***** Material for this exercise
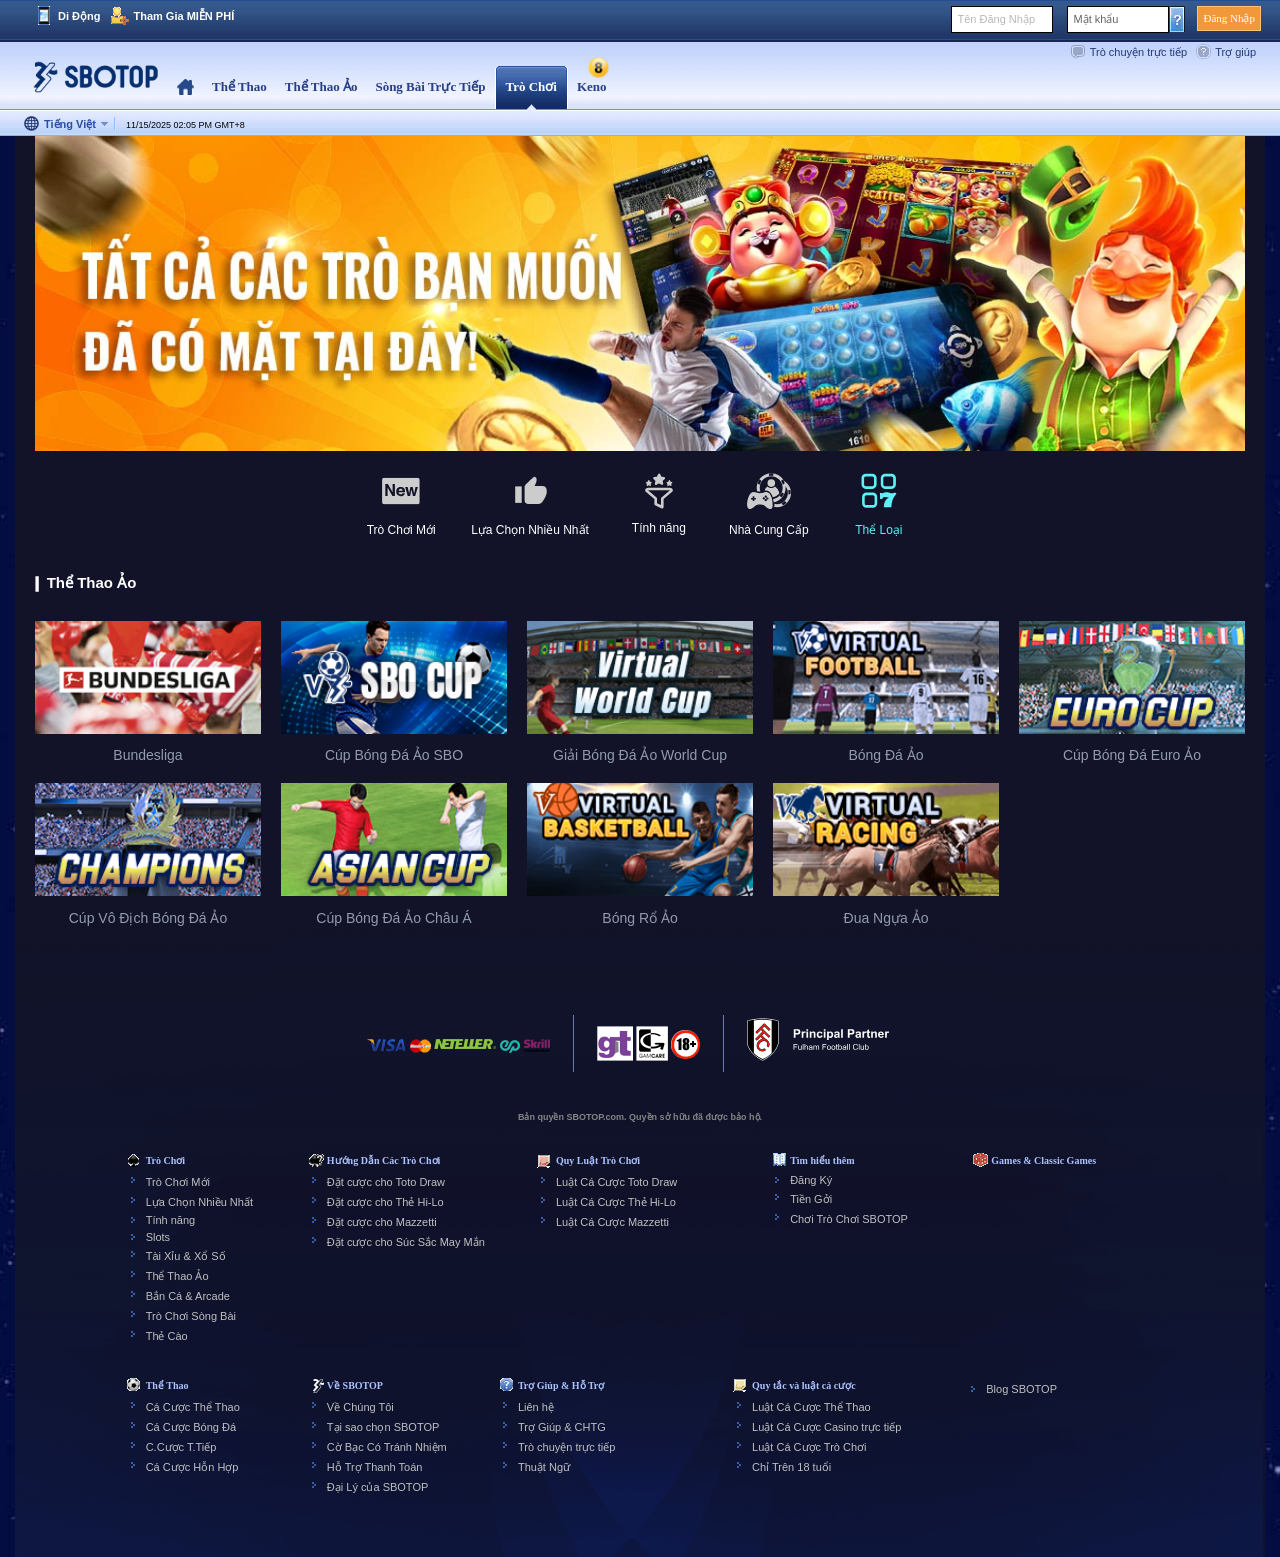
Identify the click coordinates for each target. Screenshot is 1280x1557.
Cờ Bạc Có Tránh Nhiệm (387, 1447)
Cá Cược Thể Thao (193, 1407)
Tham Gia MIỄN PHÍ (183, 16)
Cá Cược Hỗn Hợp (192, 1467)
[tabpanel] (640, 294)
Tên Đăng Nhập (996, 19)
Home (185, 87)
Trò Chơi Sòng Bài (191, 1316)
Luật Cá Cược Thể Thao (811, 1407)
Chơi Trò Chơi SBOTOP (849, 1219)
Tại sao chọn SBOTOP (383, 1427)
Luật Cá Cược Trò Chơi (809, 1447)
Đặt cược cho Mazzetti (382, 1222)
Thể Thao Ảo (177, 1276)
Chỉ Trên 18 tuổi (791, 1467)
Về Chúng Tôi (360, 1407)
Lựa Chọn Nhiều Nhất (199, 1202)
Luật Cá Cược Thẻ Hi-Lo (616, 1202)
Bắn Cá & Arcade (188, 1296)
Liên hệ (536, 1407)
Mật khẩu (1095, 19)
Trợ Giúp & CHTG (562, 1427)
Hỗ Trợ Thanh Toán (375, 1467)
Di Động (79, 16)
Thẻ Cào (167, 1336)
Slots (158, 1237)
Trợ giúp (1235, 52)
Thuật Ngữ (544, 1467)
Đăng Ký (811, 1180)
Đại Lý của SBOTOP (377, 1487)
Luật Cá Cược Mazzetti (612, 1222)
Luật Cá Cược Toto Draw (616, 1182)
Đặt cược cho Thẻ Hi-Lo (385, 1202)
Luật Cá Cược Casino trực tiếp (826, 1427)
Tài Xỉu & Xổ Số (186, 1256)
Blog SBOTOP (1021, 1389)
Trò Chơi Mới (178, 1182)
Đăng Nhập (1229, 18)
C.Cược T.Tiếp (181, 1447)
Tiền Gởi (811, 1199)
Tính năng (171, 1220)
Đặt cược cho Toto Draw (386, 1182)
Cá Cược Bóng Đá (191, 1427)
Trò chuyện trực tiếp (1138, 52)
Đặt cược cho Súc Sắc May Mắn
**********
***** Material for this exercise
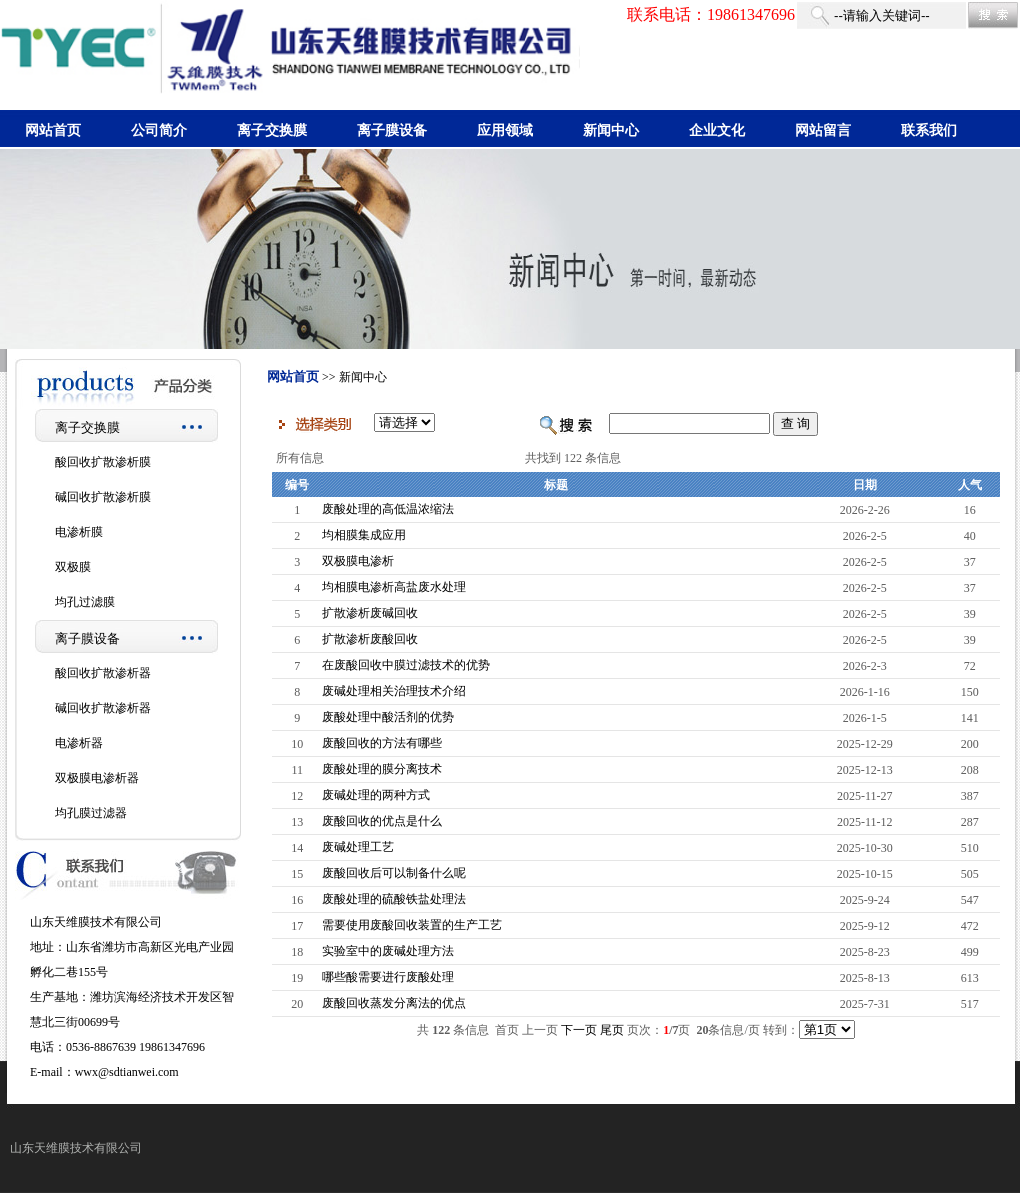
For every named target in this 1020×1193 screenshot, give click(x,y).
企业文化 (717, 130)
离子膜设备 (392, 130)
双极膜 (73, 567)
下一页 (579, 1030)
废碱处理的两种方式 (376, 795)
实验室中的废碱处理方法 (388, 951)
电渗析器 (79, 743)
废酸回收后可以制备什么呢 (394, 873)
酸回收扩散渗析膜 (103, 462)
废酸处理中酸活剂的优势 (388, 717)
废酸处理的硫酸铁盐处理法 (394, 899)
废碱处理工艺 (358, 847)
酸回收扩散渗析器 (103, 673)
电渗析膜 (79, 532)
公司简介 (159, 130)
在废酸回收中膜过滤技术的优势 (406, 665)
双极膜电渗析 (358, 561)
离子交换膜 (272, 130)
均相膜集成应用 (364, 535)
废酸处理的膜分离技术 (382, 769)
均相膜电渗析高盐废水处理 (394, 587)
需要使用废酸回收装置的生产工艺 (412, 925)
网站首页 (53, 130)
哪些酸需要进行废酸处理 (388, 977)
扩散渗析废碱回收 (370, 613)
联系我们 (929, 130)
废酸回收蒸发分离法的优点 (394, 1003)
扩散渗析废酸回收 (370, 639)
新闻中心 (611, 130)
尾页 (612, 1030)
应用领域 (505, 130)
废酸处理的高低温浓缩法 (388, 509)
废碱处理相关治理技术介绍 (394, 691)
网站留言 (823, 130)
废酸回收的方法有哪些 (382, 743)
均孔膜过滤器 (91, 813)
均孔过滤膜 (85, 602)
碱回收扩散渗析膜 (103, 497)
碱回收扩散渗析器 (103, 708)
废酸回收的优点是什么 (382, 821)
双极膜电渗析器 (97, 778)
**********
#### Work task
For the string "target", find every line of the material that contains it, and copy each one.

#### Finished exercise
Identify the click coordinates for each target. Screenshot is 1280x1557.
For every named target in this 1020×1193 screenshot, give click(x,y).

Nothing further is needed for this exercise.